Some traditional leaders in Matabeleland have questioned the government’s sincerity in solving the Gukurahundi atrocities after they were detained by police, Sunday, while on their way to Bhalagwe in Maphisa, Matabeleland South for a Gukurahundi memorial event.
The chiefs were part of the delegation led by Ibhetshu LikaZulu who were initially blocked by the police from proceeding to Bhalagwe before they were cleared after several hours.
In 2019, President Mnangagwa called for open debates on the 1980s mass killings in Matabeleland and Midlands. Mnangagwa also endorsed Chiefs to lead the exhumation and reburials of victims of Gukurahundi.
“There is an agreement between the chiefs and the government which gives us the authority to have these meetings and talk about Gukurahundi freely but whenever we want to come to Bhalagwe we are stopped,” said Chief Fuyane of Maphisa.
He said the agreement on paper is different from what they are experiencing on ground.
“This is the second plaque which is being erected here, and it was installed within our community so who removed it, I am giving you all homework. I am happy that the government said we must freely talk about Gukurahundi which means this plaque that we are erecting here must be protected by the government, not by people,” said Chief Fuyane.
He said there is a need for scholars to document the history of Bhalagwe for future generations.
“There are intellectuals here, I want them to document the history about the atrocities which happened in this place. This history must not be written by people we don’t know but must be written by our people writing for our people. Our people are now living abroad so we must document this history so that the future generations know about it so that even if we are no longer here, they will know the history. What pains me the most is that this place is called heroes acre but there are no heroes but people who were murdered while innocent but this place is called heroes.”Chief Fuyane of Maphisa
Chief Fuyane indicated that they are failing to perform their traditional rituals due to the atrocities which occurred in Bhalagwe.

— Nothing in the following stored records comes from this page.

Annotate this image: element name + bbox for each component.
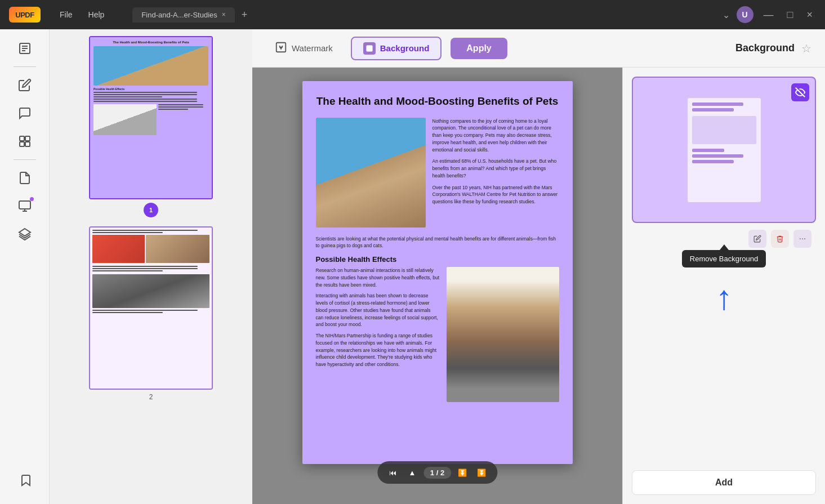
main-layout: The Health and Mood-Boosting Benefits of…: [0, 29, 825, 504]
svg-point-18: [804, 238, 805, 239]
pdf-viewer[interactable]: The Health and Mood-Boosting Benefits of…: [252, 68, 622, 504]
titlebar-right: ⌄ U — □ ×: [723, 6, 816, 23]
background-tool-label: Background: [380, 43, 430, 53]
svg-rect-6: [20, 142, 24, 146]
blue-arrow-container: ↑: [632, 281, 816, 466]
sidebar-bottom: [11, 468, 38, 497]
thumbnail-panel: The Health and Mood-Boosting Benefits of…: [50, 29, 252, 504]
watermark-tool-button[interactable]: Watermark: [266, 37, 342, 60]
sidebar-icon-tools[interactable]: [11, 194, 38, 218]
sidebar-divider-1: [14, 66, 36, 67]
apply-button[interactable]: Apply: [451, 38, 507, 59]
panel-title: Background: [735, 42, 795, 54]
svg-rect-14: [367, 45, 373, 51]
svg-rect-5: [25, 136, 30, 141]
pdf-bottom-row: Research on human-animal interactions is…: [316, 267, 559, 402]
blue-arrow-indicator: ↑: [716, 281, 733, 466]
delete-background-button[interactable]: [771, 230, 789, 248]
maximize-button[interactable]: □: [784, 8, 797, 22]
menu-bar: File Help: [54, 8, 110, 21]
thumb-image-1: [93, 46, 208, 86]
pdf-page-1: The Health and Mood-Boosting Benefits of…: [302, 81, 573, 464]
pdf-section-title: Possible Health Effects: [316, 255, 559, 264]
go-next-page-button[interactable]: ⏬: [454, 465, 470, 480]
sidebar-icon-bookmark[interactable]: [11, 468, 38, 493]
pdf-cat-image: [316, 118, 426, 228]
thumbnail-page-2[interactable]: 2: [56, 226, 246, 401]
watermark-label: Watermark: [292, 43, 333, 53]
go-last-page-button[interactable]: ⏬: [474, 465, 489, 480]
svg-rect-7: [25, 142, 30, 146]
pdf-scientists-text: Scientists are looking at what the poten…: [316, 235, 559, 250]
bg-preview-doc: [688, 98, 761, 202]
thumb-box-2[interactable]: [89, 226, 213, 390]
background-tool-button[interactable]: Background: [351, 37, 442, 60]
pdf-bottom-text: Research on human-animal interactions is…: [316, 267, 440, 402]
thumb-inner-2: [90, 228, 212, 389]
card-actions: [632, 228, 816, 250]
page-indicator[interactable]: 1 / 2: [423, 467, 451, 479]
thumb-inner-1: The Health and Mood-Boosting Benefits of…: [90, 37, 212, 198]
sidebar-icon-comment[interactable]: [11, 101, 38, 126]
edit-background-button[interactable]: [748, 230, 766, 248]
sidebar-icon-layers[interactable]: [11, 222, 38, 247]
pdf-page-title: The Health and Mood-Boosting Benefits of…: [316, 95, 559, 109]
background-tool-icon: [363, 42, 376, 55]
page-navigation: ⏮ ▲ 1 / 2 ⏬ ⏬: [377, 461, 497, 484]
menu-help[interactable]: Help: [83, 8, 110, 21]
thumb2-cat-img: [92, 274, 209, 308]
app-logo: UPDF: [9, 7, 41, 23]
toggle-visibility-button[interactable]: [791, 83, 809, 101]
background-preview-card: [632, 77, 816, 223]
svg-point-17: [802, 238, 803, 239]
tab-add-button[interactable]: +: [239, 9, 250, 21]
sidebar-icon-reader[interactable]: [11, 36, 38, 61]
thumb2-dog-img: [146, 235, 209, 263]
content-area: Watermark Background Apply Background ☆: [252, 29, 825, 504]
titlebar: UPDF File Help Find-and-A...er-Studies ×…: [0, 0, 825, 29]
menu-file[interactable]: File: [54, 8, 78, 21]
sidebar-icon-pages[interactable]: [11, 166, 38, 190]
watermark-icon: [275, 41, 287, 55]
go-first-page-button[interactable]: ⏮: [385, 465, 401, 480]
more-options-button[interactable]: [793, 230, 811, 248]
tab-label: Find-and-A...er-Studies: [141, 11, 217, 19]
thumb-box-1[interactable]: The Health and Mood-Boosting Benefits of…: [89, 36, 213, 199]
right-panel: Remove Background ↑ Add: [622, 68, 825, 504]
sidebar-icon-edit[interactable]: [11, 73, 38, 97]
tab-document[interactable]: Find-and-A...er-Studies ×: [132, 7, 234, 23]
window-dropdown-button[interactable]: ⌄: [723, 10, 730, 20]
svg-rect-8: [19, 201, 30, 209]
minimize-button[interactable]: —: [760, 8, 777, 22]
toolbar: Watermark Background Apply Background ☆: [252, 29, 825, 68]
add-background-button[interactable]: Add: [632, 470, 816, 495]
svg-rect-4: [20, 136, 24, 141]
user-avatar[interactable]: U: [737, 6, 753, 23]
left-sidebar: [0, 29, 50, 504]
page-badge-1: 1: [144, 203, 158, 217]
close-button[interactable]: ×: [803, 8, 816, 22]
pdf-text-block: Nothing compares to the joy of coming ho…: [432, 118, 559, 228]
svg-point-16: [800, 238, 801, 239]
favorite-star-button[interactable]: ☆: [801, 42, 811, 55]
sidebar-divider-2: [14, 159, 36, 160]
toolbar-right: Background ☆: [735, 42, 811, 55]
pdf-dog-cat-image: [447, 267, 559, 402]
thumbnail-page-1[interactable]: The Health and Mood-Boosting Benefits of…: [56, 36, 246, 217]
remove-background-tooltip: Remove Background: [682, 250, 766, 267]
sidebar-icon-organize[interactable]: [11, 129, 38, 154]
go-prev-page-button[interactable]: ▲: [404, 465, 420, 480]
tab-area: Find-and-A...er-Studies × +: [132, 7, 708, 23]
page-label-2: 2: [149, 393, 153, 401]
pdf-content-row: Nothing compares to the joy of coming ho…: [316, 118, 559, 228]
tab-close-button[interactable]: ×: [222, 11, 226, 19]
thumb2-red-img: [92, 235, 145, 263]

“We used to ask for the rains as a community in these mountains but when we remember what happened in this place it becomes difficult. My plea is that we should have a task force in this area to map a way forward on how to handle this situation, something is definitely not going well, we cannot go to those graves and celebrate when innocent people are sleeping there,” he added.
“Traditionally, we are the ones who ought to be inviting people to come to this place but the situation is vice versa, why are things happening this way.”
Meanwhile, Chief Mathema from Gwanda said it is important for the affected communities to take control of the processes themselves.
“People of Matabeleland together with Midlands should stand together with one voice and do not expect much from Chiefs as it’s not all of them who talk about Gukurahundi in the meetings,” he said.
MDC Alliance Vice President Professor Welshman Ncube who also attended the memorial service commended Ibhetshu Likazulu for holding the event in different provinces.
“This is a great job because when you are ruled by oppression and where the perpetrators are denying it is important to constantly remember and Honour the Gukurahundi victims, we must never forget,” he said.
“The first rule is for the perpetrator to agree that they wronged people and that those who were wronged have a right to get justice, without justice there can be no healing, no matter how much they try to cover up this issue it will forever come out as these are fresh wounds,” said Professor Ncube.